ウクライナ支援は米国を儲けさせるだけだという意見が見受けられる。米国を儲けさせるのかもしれない。しかしそれがすべてではない。

 今現にロシア軍による侵略で苦しんでいる人々がいて、苦しんでいる国家がある。ロシア軍による侵略が収まるまでは、ロシアへの経済制裁ウクライナへの軍事支援は続けられなければならない。それは人類の義務だ。

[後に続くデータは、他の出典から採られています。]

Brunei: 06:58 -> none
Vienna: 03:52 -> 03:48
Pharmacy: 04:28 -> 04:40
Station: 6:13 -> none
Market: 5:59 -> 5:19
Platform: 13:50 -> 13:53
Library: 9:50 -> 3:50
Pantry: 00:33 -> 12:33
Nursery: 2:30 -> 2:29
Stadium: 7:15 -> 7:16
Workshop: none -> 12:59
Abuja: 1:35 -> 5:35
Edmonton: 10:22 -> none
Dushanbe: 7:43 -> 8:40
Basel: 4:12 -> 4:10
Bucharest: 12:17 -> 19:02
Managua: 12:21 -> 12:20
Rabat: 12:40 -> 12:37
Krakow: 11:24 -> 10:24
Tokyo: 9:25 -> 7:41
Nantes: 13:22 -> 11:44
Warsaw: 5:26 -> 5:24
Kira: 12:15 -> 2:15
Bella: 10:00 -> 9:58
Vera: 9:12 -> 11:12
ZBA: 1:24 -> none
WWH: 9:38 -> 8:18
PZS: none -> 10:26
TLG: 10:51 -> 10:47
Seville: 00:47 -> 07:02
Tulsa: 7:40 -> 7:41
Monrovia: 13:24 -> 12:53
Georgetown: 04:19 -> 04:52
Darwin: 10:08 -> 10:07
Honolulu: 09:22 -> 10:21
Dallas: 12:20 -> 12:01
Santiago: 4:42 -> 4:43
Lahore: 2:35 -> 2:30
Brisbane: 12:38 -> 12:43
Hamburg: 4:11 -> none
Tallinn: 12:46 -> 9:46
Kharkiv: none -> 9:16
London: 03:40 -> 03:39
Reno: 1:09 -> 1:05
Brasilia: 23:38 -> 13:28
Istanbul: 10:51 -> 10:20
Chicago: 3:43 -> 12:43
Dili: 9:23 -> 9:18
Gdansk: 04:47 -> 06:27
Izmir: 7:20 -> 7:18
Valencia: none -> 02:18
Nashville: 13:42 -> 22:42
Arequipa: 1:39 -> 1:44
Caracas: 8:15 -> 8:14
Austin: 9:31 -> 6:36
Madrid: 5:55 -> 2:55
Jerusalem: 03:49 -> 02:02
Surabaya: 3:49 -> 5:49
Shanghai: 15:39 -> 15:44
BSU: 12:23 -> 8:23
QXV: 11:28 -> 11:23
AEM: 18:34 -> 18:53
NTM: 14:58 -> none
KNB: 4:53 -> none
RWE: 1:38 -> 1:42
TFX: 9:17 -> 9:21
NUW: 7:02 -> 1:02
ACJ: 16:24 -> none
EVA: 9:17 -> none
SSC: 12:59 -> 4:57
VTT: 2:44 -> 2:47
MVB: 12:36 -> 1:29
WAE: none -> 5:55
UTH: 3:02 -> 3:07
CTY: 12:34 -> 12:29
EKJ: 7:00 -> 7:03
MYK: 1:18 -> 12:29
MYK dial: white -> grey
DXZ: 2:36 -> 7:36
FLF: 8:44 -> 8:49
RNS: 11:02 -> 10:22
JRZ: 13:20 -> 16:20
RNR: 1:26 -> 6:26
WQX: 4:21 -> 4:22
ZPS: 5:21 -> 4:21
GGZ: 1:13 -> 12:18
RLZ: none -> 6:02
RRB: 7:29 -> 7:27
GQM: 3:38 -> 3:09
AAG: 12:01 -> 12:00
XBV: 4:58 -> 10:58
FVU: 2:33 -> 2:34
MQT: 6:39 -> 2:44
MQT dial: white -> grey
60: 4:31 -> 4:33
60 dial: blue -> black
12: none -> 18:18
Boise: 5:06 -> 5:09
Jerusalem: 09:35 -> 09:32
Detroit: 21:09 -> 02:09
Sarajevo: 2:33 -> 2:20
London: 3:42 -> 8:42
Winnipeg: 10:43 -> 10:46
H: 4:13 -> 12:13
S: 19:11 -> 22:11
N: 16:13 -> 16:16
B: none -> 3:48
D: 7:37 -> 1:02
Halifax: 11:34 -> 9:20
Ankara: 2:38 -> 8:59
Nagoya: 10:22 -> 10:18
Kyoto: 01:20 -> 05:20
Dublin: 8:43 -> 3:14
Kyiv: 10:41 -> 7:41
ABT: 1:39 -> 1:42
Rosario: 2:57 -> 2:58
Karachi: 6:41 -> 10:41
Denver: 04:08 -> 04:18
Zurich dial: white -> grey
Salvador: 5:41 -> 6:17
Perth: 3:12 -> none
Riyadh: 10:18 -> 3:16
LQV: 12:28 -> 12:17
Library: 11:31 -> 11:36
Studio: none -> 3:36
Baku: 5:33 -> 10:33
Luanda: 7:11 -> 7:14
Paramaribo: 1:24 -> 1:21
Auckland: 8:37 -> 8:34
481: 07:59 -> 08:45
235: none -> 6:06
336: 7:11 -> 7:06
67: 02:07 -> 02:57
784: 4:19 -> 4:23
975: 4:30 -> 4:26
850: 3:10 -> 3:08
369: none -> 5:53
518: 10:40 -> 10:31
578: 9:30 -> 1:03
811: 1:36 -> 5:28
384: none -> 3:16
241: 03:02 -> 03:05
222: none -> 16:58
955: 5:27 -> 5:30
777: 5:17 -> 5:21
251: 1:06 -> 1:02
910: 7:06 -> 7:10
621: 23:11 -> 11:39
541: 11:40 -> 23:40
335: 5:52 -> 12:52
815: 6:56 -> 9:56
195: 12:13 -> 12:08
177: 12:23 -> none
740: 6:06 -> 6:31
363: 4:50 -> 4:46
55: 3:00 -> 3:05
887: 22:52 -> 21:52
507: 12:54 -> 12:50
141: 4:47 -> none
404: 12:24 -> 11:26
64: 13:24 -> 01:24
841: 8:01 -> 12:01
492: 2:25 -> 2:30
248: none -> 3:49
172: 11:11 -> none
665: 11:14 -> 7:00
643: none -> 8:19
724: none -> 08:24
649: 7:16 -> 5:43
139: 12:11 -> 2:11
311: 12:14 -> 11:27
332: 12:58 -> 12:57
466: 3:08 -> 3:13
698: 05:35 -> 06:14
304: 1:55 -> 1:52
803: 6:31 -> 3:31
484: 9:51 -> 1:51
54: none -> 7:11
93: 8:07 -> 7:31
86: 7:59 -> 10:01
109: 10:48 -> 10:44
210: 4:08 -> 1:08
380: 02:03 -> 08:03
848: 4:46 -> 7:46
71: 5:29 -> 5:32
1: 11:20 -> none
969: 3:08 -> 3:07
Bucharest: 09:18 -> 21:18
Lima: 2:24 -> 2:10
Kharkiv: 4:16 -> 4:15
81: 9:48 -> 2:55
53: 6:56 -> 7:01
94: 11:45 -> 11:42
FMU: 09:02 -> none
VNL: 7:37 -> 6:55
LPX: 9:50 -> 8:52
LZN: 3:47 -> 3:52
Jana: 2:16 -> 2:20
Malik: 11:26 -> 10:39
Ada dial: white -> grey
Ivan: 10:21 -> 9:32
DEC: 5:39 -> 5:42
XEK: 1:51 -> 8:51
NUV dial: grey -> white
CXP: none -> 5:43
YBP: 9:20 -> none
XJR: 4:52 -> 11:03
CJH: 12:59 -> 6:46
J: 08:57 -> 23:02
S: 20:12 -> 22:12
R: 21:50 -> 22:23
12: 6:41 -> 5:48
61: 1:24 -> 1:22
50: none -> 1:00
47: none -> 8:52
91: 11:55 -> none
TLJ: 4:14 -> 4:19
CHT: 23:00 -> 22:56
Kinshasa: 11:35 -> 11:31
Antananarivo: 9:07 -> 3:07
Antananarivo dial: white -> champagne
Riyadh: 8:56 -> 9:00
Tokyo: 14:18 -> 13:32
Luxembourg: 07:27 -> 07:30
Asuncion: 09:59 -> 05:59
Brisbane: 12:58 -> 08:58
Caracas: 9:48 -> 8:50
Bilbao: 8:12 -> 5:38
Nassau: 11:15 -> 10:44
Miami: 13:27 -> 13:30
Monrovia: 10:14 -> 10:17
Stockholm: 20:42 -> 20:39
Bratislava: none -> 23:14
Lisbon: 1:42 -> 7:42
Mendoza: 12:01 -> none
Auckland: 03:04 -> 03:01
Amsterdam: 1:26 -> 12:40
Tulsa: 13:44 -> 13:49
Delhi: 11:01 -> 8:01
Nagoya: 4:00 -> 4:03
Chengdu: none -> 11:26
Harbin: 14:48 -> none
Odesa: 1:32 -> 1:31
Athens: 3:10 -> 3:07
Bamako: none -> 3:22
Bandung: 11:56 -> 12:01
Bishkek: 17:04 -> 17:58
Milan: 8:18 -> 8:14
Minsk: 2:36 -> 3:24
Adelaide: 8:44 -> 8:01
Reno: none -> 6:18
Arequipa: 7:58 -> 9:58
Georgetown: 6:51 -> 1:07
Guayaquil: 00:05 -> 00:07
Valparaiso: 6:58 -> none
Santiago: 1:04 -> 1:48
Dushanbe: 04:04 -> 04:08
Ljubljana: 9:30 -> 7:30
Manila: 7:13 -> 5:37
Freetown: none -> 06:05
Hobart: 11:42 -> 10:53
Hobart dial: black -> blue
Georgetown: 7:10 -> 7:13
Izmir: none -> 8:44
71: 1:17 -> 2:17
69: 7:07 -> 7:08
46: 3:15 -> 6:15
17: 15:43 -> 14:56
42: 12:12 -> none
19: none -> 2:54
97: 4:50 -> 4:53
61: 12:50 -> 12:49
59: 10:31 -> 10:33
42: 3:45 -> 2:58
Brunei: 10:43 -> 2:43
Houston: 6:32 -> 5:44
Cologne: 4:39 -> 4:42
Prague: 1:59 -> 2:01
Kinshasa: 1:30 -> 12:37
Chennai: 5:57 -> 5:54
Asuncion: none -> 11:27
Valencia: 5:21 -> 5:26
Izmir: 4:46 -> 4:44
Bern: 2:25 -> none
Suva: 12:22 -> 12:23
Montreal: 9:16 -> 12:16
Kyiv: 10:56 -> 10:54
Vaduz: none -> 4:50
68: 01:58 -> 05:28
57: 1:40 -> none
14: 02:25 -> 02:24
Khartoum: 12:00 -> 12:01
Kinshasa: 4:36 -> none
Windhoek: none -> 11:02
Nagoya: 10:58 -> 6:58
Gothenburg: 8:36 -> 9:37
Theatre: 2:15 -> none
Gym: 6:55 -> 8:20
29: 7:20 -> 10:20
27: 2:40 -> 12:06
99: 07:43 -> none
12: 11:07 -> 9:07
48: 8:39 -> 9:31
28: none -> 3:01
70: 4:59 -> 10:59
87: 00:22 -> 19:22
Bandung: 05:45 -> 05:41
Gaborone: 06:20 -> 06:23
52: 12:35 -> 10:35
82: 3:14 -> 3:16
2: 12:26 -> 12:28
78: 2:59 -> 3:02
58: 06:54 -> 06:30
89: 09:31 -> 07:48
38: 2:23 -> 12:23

 またロシアに侵略停止を呼びかけ、ウクライナに支援の聲を発し続けることも、人類を構成するひとりひとりの義務だ。義務は本来の自由からくる。

 

 レーニンスターリンはじめ、ロシアで権力を握った人たちは側近やライバルを粛正し、我が身とわが立場を守り続けた。そのためには外征も厭わなかったし(ここで織田信長豊臣秀吉をも思い浮かべる人もあろうが、今は脇に置く)、ロシア人による略奪、レイプ、虐殺、ジェノサイドの数々は歴史上、枚挙にいとまない。それは1945年8月9日以降の満州でも樺太でも千島列島でも行われているし、ポーランドでも行われている。また私たちに走らされていないだけで、ポーランド以東においてもなされたと推測される。第一次世界大戦時だったか、満州でも赤軍と白軍とが戦闘し、いずれかの戦死者の死体を蒸気機関車の竈で焼いて処理したという。そのため蒸気機関車は特定の駅と駅の間を往復し続けたと読んだことがある。キーウでロシア軍が火葬車を使っていると知り、思いだした。

 カリニングラードはかつてプロシア領で、ケーニヒスベルクと呼ばれた。哲学者カントはそこで生まれ、そこから一歩も出ることなく、そこで没した。そのカリニングラードにロシアは核ミサイルを配備する動きを見せているという。フィンランドNATO接近に対する処置であるらしい。

 

 かくも危険な体質をもつロシアとの国境線に、知床、稚内は面している。私たち日本人も覚悟をしていなければならない。北朝鮮も中国も油断ならない。食料自給の問題、電力の問題も視野に据え、スイスのごとく独立自存を実現できる態勢づくりを真剣に考えねばならぬ。